Would you retype exactly the lines below, starting with the one that has "Bayern​ ชนะ Celtic 3-2(ประตูรวม 2 น" and going on through the one that has "षी शर्मा की", with no pictures and nothing else?

→ Material provided
++++++++

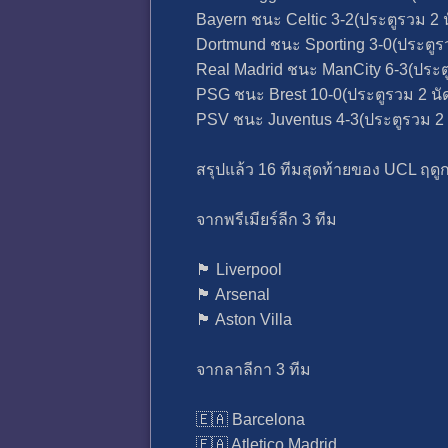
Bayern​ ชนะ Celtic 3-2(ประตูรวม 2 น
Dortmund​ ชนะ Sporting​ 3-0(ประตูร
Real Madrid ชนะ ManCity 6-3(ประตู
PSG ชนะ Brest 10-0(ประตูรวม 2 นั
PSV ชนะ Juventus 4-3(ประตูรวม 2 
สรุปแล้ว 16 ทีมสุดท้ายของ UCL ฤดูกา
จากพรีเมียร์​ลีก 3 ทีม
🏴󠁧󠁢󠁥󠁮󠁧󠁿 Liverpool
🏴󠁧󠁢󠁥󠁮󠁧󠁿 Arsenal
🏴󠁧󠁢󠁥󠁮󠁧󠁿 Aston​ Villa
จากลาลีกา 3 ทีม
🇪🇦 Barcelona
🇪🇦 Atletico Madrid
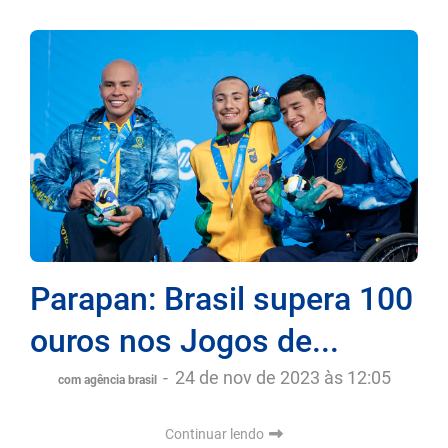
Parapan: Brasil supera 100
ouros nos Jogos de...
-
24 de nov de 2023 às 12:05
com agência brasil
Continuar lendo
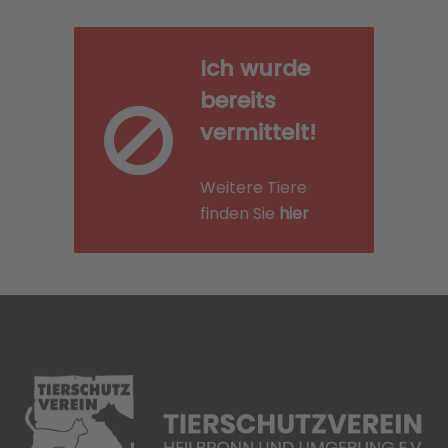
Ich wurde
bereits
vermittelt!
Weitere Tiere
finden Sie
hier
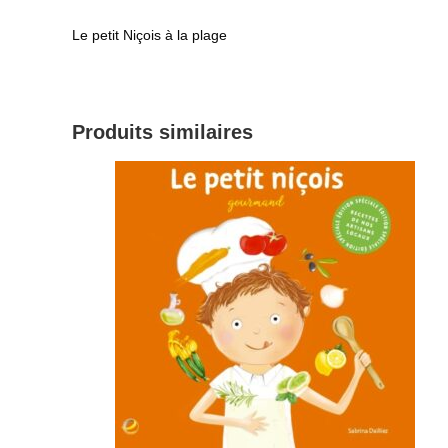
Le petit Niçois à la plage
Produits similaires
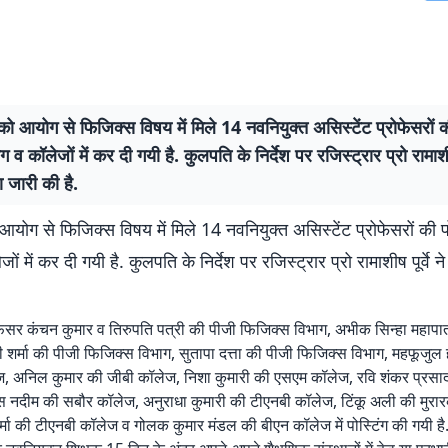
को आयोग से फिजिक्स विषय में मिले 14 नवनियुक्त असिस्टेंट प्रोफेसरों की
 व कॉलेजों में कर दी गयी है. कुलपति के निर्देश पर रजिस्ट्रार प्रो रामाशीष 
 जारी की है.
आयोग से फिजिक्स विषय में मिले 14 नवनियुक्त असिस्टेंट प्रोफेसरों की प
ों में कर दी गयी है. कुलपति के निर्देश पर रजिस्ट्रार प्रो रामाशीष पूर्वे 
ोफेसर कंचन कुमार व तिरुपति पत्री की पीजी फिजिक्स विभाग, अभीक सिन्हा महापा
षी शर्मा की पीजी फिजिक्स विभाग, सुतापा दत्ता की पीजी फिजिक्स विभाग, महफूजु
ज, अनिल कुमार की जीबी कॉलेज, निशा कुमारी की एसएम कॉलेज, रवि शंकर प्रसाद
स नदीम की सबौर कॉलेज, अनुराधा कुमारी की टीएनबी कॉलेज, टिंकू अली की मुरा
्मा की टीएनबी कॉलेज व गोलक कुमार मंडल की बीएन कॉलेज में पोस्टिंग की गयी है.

++++++++

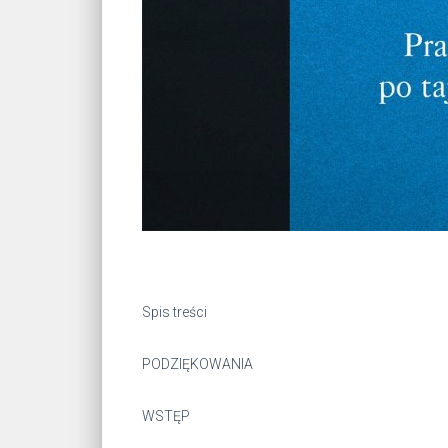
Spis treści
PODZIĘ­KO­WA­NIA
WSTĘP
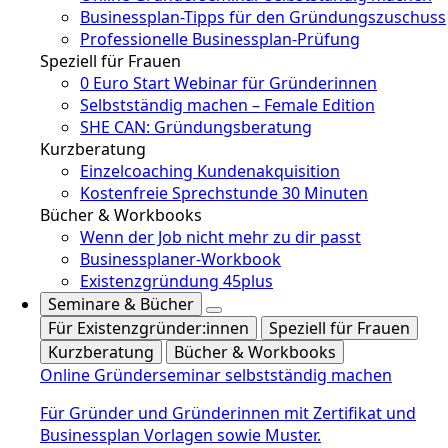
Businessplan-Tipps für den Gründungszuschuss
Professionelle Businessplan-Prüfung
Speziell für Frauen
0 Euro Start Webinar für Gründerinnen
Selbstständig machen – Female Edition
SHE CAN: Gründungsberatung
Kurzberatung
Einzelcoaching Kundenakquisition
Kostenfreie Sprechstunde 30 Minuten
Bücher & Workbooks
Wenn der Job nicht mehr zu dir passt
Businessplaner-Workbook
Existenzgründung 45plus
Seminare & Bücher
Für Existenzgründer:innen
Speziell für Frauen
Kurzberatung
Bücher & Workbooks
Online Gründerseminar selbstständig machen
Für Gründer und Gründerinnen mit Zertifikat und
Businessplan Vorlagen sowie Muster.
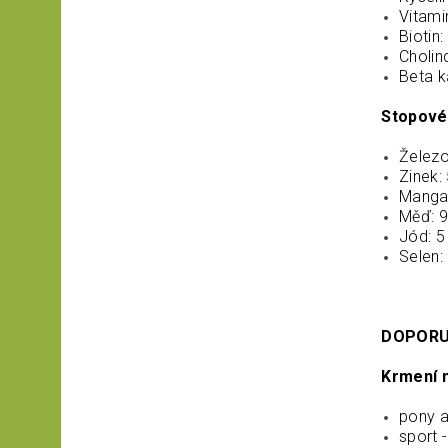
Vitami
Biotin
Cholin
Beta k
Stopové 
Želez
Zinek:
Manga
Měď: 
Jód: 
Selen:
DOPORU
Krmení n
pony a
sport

++++++++

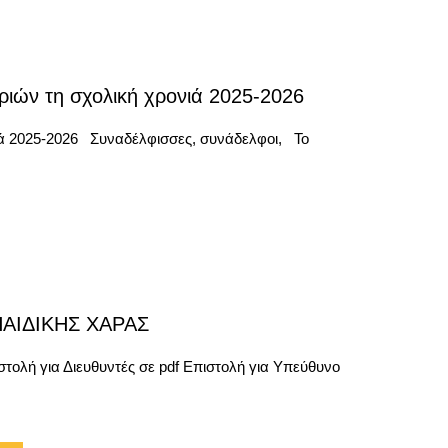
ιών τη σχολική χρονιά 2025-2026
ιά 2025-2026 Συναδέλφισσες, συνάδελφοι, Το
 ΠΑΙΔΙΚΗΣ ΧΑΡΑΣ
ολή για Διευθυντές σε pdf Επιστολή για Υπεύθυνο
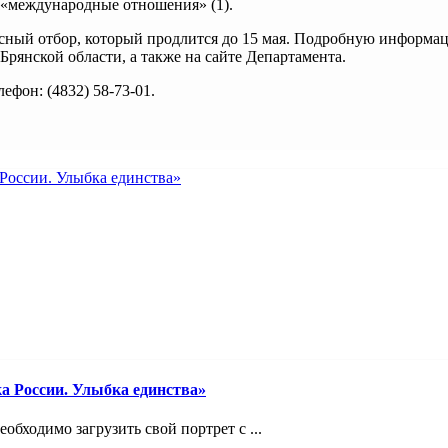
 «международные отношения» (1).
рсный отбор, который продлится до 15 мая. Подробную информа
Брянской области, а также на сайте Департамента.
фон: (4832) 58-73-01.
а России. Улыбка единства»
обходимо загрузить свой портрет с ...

++++++++

→ Exercise answer
Bayern​ ชนะ Celtic 3-2(ประตูรวม 2 น
Dortmund​ ชนะ Sporting​ 3-0(ประตูร
Real Madrid ชนะ ManCity 6-3(ประตู
PSG ชนะ Brest 10-0(ประตูรวม 2 นั
PSV ชนะ Juventus 4-3(ประตูรวม 2 
สรุปแล้ว 16 ทีมสุดท้ายของ UCL ฤดูกา
จากพรีเมียร์​ลีก 3 ทีม
🏴󠁧󠁢󠁥󠁮󠁧󠁿 Liverpool
🏴󠁧󠁢󠁥󠁮󠁧󠁿 Arsenal
🏴󠁧󠁢󠁥󠁮󠁧󠁿 Aston​ Villa
จากลาลีกา 3 ทีม
🇪🇦 Barcelona
🇪🇦 Atletico Madrid
Parapan: Brasil supera 100
ouros nos Jogos de...
-
24 de nov de 2023 às 12:05
com agência brasil
Continuar lendo
Ich wurde
bereits
vermittelt!
Weitere Tiere
finden Sie
hier
Le petit Niçois à la plage
Produits similaires
को आयोग से फिजिक्स विषय में मिले 14 नवनियुक्त असिस्टेंट प्रोफेसरों की
 व कॉलेजों में कर दी गयी है. कुलपति के निर्देश पर रजिस्ट्रार प्रो रामाशीष 
 जारी की है.
आयोग से फिजिक्स विषय में मिले 14 नवनियुक्त असिस्टेंट प्रोफेसरों की प
ों में कर दी गयी है. कुलपति के निर्देश पर रजिस्ट्रार प्रो रामाशीष पूर्वे 
ोफेसर कंचन कुमार व तिरुपति पत्री की पीजी फिजिक्स विभाग, अभीक सिन्हा महापा
षी शर्मा की पीजी फिजिक्स विभाग, सुतापा दत्ता की पीजी फिजिक्स विभाग, महफूजु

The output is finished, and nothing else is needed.